Thirdly, what must be the most unfortunate of the sequence of happenings was the pathetic, agricultural response by presidential spokesman Garba Shehu on the protests by some of the residents of Borno. Shehu was at his disingenuous best when he was reported to have said that those who booed president Buhari in Maiduguri were paid to do so by the opposition. It did not occur to him that for the opposition to within a short time mobilize people to heckle the president in a state where he has such massive support shows that there is a disconnect somewhere. Garba Shehu certainly believes that one of the perks of his being a top official in the presidency is to be rude and arrogant to the people who elected the administration that employed him to serve them. This again is a clear testimony to the overwhelming view that president Buhari is surrounded by some people who do not mean well for him and the country.

That the Buhari administration is oblivious to the strong coffee of disappointment and disenchantment brewing in the country is obvious. A few weeks back the president was reported to have claimed ignorance of the incidence of banditry in Niger state. We can admire the president for his honesty in admitting this, but we certainly cannot forget that all around us as the country is literarily falling apart the president is either passing the buck as in Borno state with the insurgents or unbelievably and unpardonably ignorant of the banditry going on in Niger state.

Disturbingly, we read from president Buhari’s body language that he is exasperated by the humongous differences between what he perceived as the problems bedevilling the country prior to his becoming president and what he actually met upon taking over the mantle. It is also becoming quite clear that the president is overwhelmed by the sheer enormity of righting the identified wrongs in such a complex country as this which he had pledged to do.

It is certainly not heart- warming that while the president is seemingly stuck in this state of inertial rut, the integrity and credibility of the country he swore to protect and defend as its president and commander-in-chief is being seriously challenged.
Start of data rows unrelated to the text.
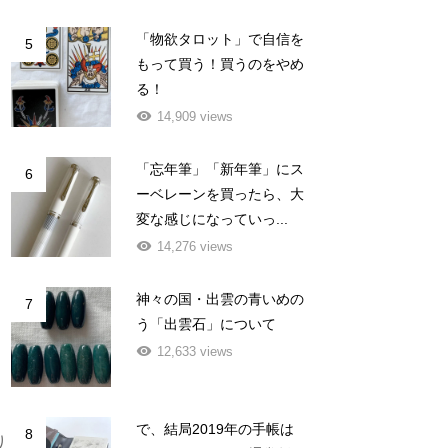
「物欲タロット」で自信を
5
もって買う！買うのをやめ
る！
14,909 views
「忘年筆」「新年筆」にス
6
ーベレーンを買ったら、大
変な感じになっていっ...
14,276 views
神々の国・出雲の青いめの
7
う「出雲石」について
12,633 views
で、結局2019年の手帳は
8
り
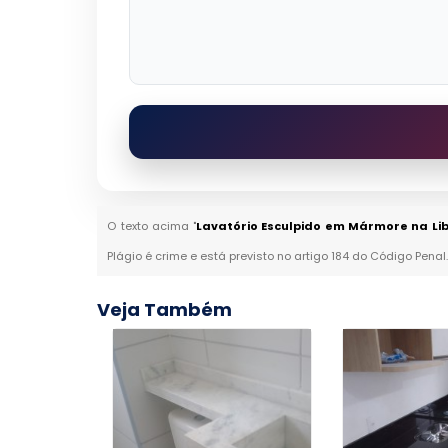
O texto acima "
Lavatório Esculpido em Mármore na L
Plágio é crime e está previsto no artigo 184 do Código Penal
Veja Também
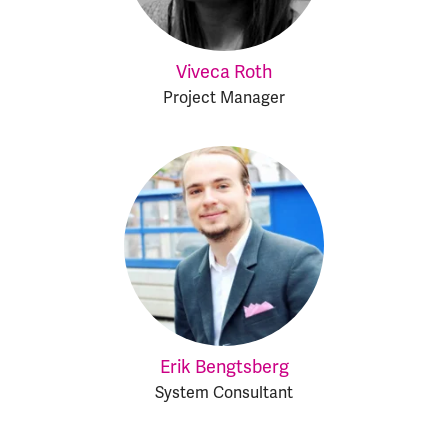
Viveca Roth
Project Manager
Erik Bengtsberg
System Consultant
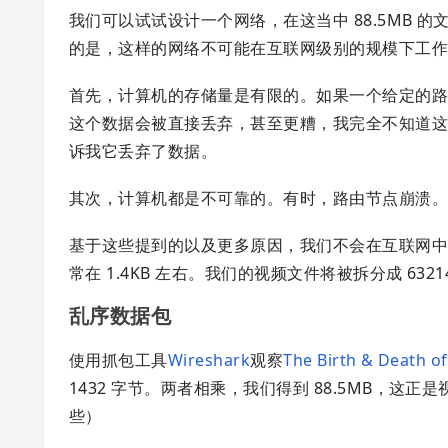
我们可以试试设计一个网络，在这当中 88.5MB
的是，这样的网络不可能在互联网级别的规模下工
首先，计算机的存储量是有限的。如果一个给定的路由只有
这个数据会被直接丢弃，甚至更糟，我完全不知道
诉我它丢弃了数据。
其次，计算机都是不可靠的。有时，路由节点崩溃。
基于这些提到的以及更多原因，我们不会在互联网中传
常在 1.4KB 左右。我们的视频文件将被拆分成 63
乱序数据包
使用抓包工具
Wireshark
观察
The Birth & Death of
1432 字节。两者相乘，我们得到 88.5MB，
些）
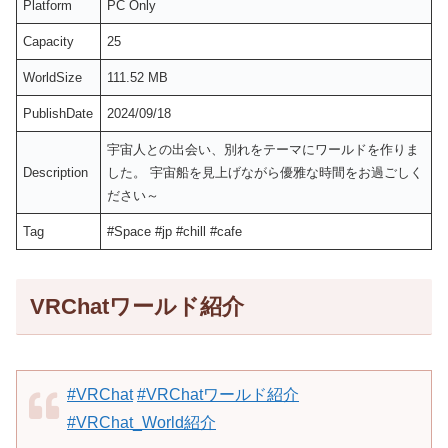
Platform
PC Only
Capacity
25
WorldSize
111.52 MB
PublishDate
2024/09/18
宇宙人との出会い、別れをテーマにワールドを作りま
Description
した。 宇宙船を見上げながら優雅な時間をお過ごしく
ださい～
Tag
#Space #jp #chill #cafe
VRChatワールド紹介
#VRChat
#VRChatワールド紹介
#VRChat_World紹介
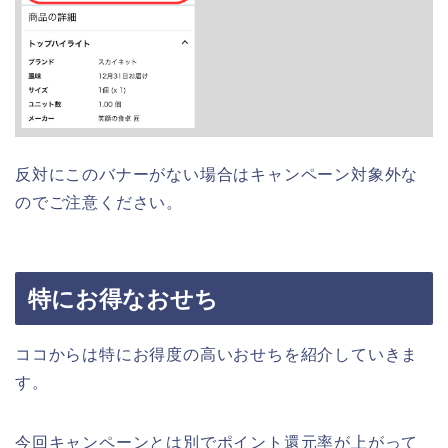
反対にこのバナーがない場合はキャンペーン対象外な
のでご注意ください。
特にお得なおせち
ココからは特にお得度の高いおせちを紹介していきま
す。
今回キャンペーンとは別でポイント還元率が上がって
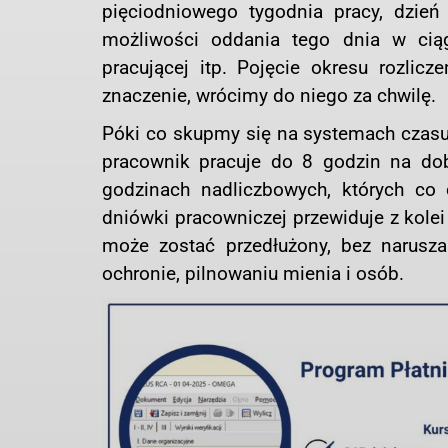
pięciodniowego tygodnia pracy, dzień
możliwości oddania tego dnia w ciąg
pracującej itp. Pojęcie okresu rozlic
znaczenie, wrócimy do niego za chwilę.
Póki co skupmy się na systemach czas
pracownik pracuje do 8 godzin na do
godzinach nadliczbowych, których co
dniówki pracowniczej przewiduje z kol
może zostać przedłużony, bez narusz
ochronie, pilnowaniu mienia i osób.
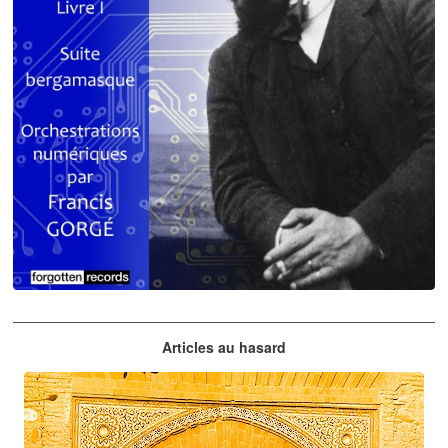
Claude Debussy
Articles au hasard
orchestrations numériques par Francis Gorgé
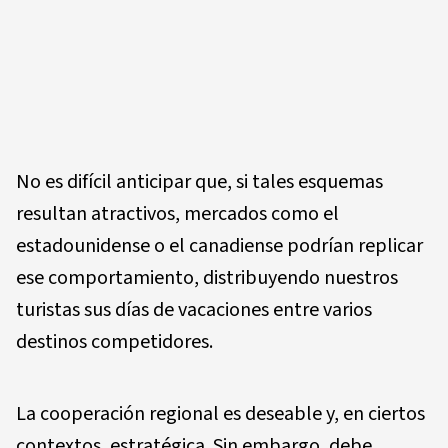
No es difícil anticipar que, si tales esquemas
resultan atractivos, mercados como el
estadounidense o el canadiense podrían replicar
ese comportamiento, distribuyendo nuestros
turistas sus días de vacaciones entre varios
destinos competidores.
La cooperación regional es deseable y, en ciertos
contextos, estratégica. Sin embargo, debe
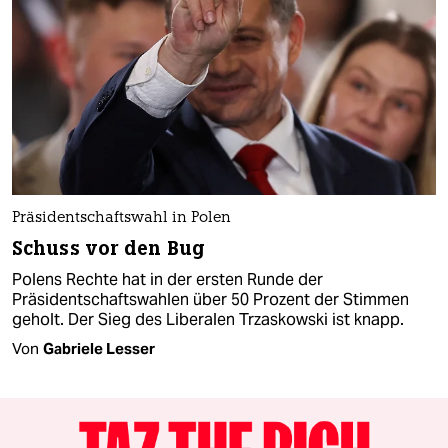
Präsidentschaftswahl in Polen
Schuss vor den Bug
Polens Rechte hat in der ersten Runde der
Präsidentschaftswahlen über 50 Prozent der Stimmen
geholt. Der Sieg des Liberalen Trzaskowski ist knapp.
Von
Gabriele Lesser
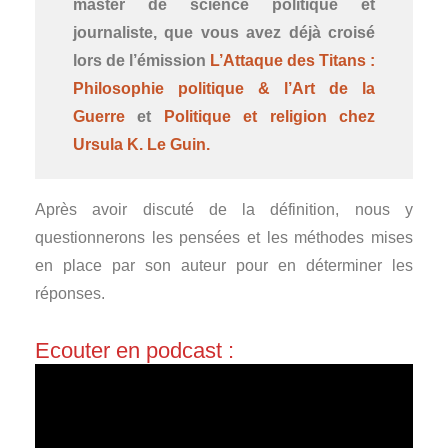
master de science politique et
journaliste, que vous avez déjà croisé
lors de l’émission
L’Attaque des Titans :
Philosophie politique & l’Art de la
Guerre
et
Politique et religion chez
Ursula K. Le Guin.
Après avoir discuté de la définition, nous y
questionnerons les pensées et les méthodes mises
en place par son auteur pour en déterminer les
réponses.
Ecouter en podcast :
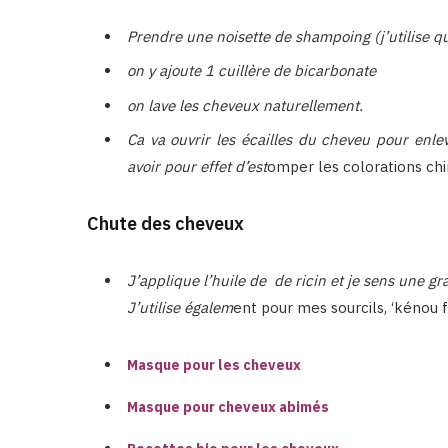
Prendre une noisette de shampoing (j’utilise q
on y ajoute 1 cuillère de bicarbonate
on lave les cheveux naturellement.
Ca va ouvrir les écailles du cheveu pour enle
avoir pour effet d’est
omper les colorations chim
Chute des cheveux
J’applique l’huile de de ricin et je sens une g
J’utilise égalem
ent pour mes sourcils, ‘kénou f
Masque pour les cheveux
Masque pour cheveux abimés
Nowadays it has become customary for persons and groups to not just idly denigrate the country calling it all sorts of derogatory names but it is also normal to flippantly call for break-up of the country and even outline steps in that direction with impunity.

Taken together this portrays a dangerous, disturbing signpost of a parting of ways between an administration that is increasingly perceived as losing its wits and a people that have grown weary of it over the years.
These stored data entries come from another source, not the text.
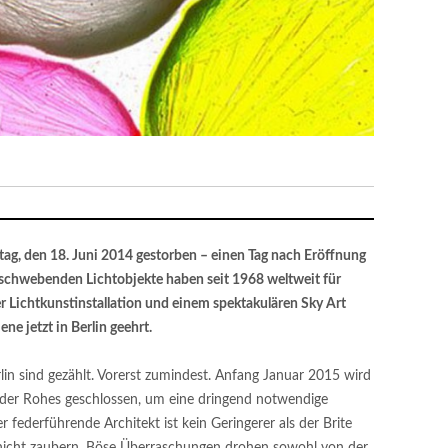
tag, den 18. Juni 2014 gestorben – einen Tag nach Eröffnung
e schwebenden Lichtobjekte haben seit 1968 weltweit für
er Lichtkunstinstallation und einem spektakulären Sky Art
ne jetzt in Berlin geehrt.
lin sind gezählt. Vorerst zumindest. Anfang Januar 2015 wird
der Rohes geschlossen, um eine dringend notwendige
federführende Architekt ist kein Geringerer als der Brite
 nicht zaubern. Böse Überraschungen drohen sowohl von der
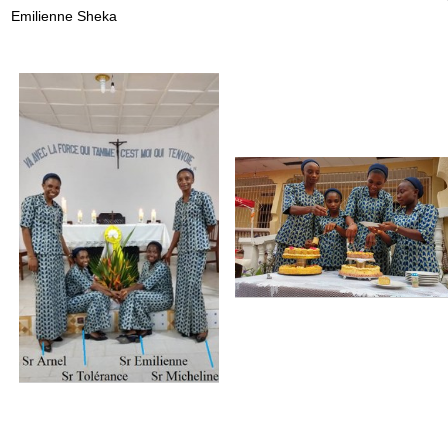
Emilienne Sheka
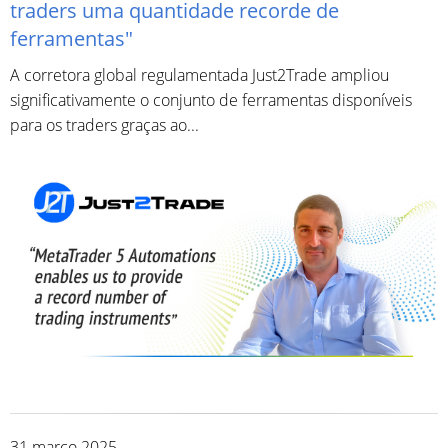
traders uma quantidade recorde de
ferramentas"
A corretora global regulamentada Just2Trade ampliou
significativamente o conjunto de ferramentas disponíveis
para os traders graças ao...
31 março 2025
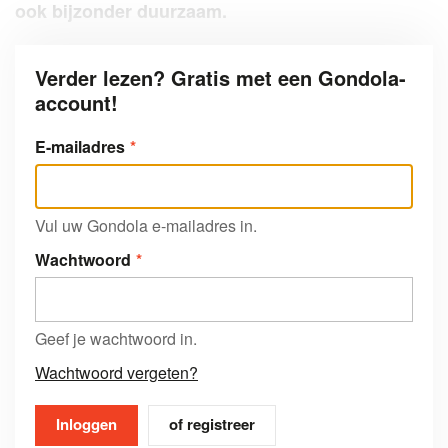
ook bijzonder duurzaam.
Verder lezen? Gratis met een Gondola-
account!
E-mailadres
Vul uw Gondola e-mailadres in.
Wachtwoord
Geef je wachtwoord in.
Wachtwoord vergeten?
of registreer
There is growing apprehension that if things continue the way they are presently, the country may not survive the expected political and social convulsions that will surely accompany the next political succession on the road to 2023. This is despite president Buharis pronouncements that he will deliver a successful transition. All around, the signs are quite clear that Nigeria is drifting like a listing ship dangerously towards the tipping point.

To halt the drift and restore confidence and hope in Nigerians, president Buhari needs to take some very significant steps urgently. On insecurity the president must ask the service chiefs to walk the plank and replace them with new ones. No two ways about it. Down the line he must consider declaring a state of emergency in Borno state and possibly Yobe so as to allow the military face the insurgents squarely. There must be a one stop address post for the fight against insurgency there. The military is president Buhari’s primary constituency and comfort zone. Borno, apart from being where he served as military governor is also a place where he has filial connections.

And then he must drastically cut on his frequent foreign travels if it is not absolutely necessary. It creates the impression that he is conveniently evading his responsibilities to Nigerians. Was he not the one who once said we must all stay back and salvage Nigeria together?